Physico-chemical and Mechanical Properties of a Novel Coating for Dental Implants

Background: Whilst endosseous dental implants have a good clinical success rate, they can suffer from early or late failures; for the latter, microbial colonisation of the implant surface (peri-implantitis) has been implicated in tipping the balance from osseointegration to failure. This thesis describes the development of a surface engineering solution for the improvement of implant osseointegration by hydrothermal synthesis of biocompatible coatings.
Materials and Methods: Two types of apatite coatings, namely fluorapatite (FA) and hydroxyapatite (HA), were deposited using a mild hydrothermal reaction onto two types of in-house prepared substrate, stainless steel (SS) or commercially pure titanium (Ti). Post-deposition optimisation of the coating systems was undertaken through applying sintering heat treatments.
Physical assessment: Scanning Electron Microscopy (SEM), optical profilometry, contact angle measurement, surface free energy (SFE) quantification and X-ray diffraction (XRD) were used to look at the physical properties of both substrates and coatings.
Chemical assessment: Energy Dispersive Spectroscopy (EDS), Ion Chromatography (IC), Fluoride Ion Selective Electrode (ISE), Fourier-transform infrared spectroscopy (FTIR) and degradation in acidic environment were used to characterise coatings’ chemical properties.
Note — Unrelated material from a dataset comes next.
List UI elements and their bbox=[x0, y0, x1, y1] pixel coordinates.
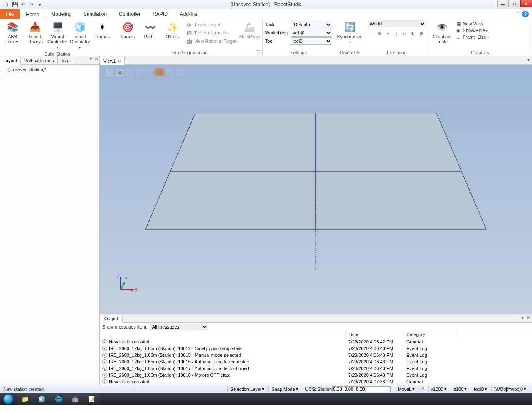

Mechanical assessment: Atomic Force Microscopy (AFM), Nano-indentation (NI), Focused Ion Beam – Scanning Electron Microscopy (FIB-SEM), pull-off tensile test (PoT), scratch test (ST) and Screw-in Bone test (SiB) were used to assess coatings’ mechanical properties; this included a detailed study of the FA coating / Ti substrate interface to ensure mechanical integrity.
Results: Optimally structured and stable FA coatings on Ti were obtained with enhanced chemical and mechanical stability. The surface roughness, Sa, of the deposited FA coating on an optimum substrate was 3-4.5 µm and its thickness 8-10 µm; these were significantly reduced after heat-treatment to 2-3.5 µm and 7-8 µm respectively. FA coating enhanced the surface wettability of Ti changing its WCA of 95-105° to hydrophilic with WCA 12-25°; this was further significantly decreased after heat-treatment to 8-14°. This also resulted in change of Ti total SFE from 40 mJ/m2 before coating to 75-85 mJ/m2 after coating that was increased to 80-90 mJ/m2 after heat-treatment. FA coating resulted in shift in the surface charge of Ti from neutral to negatively charged.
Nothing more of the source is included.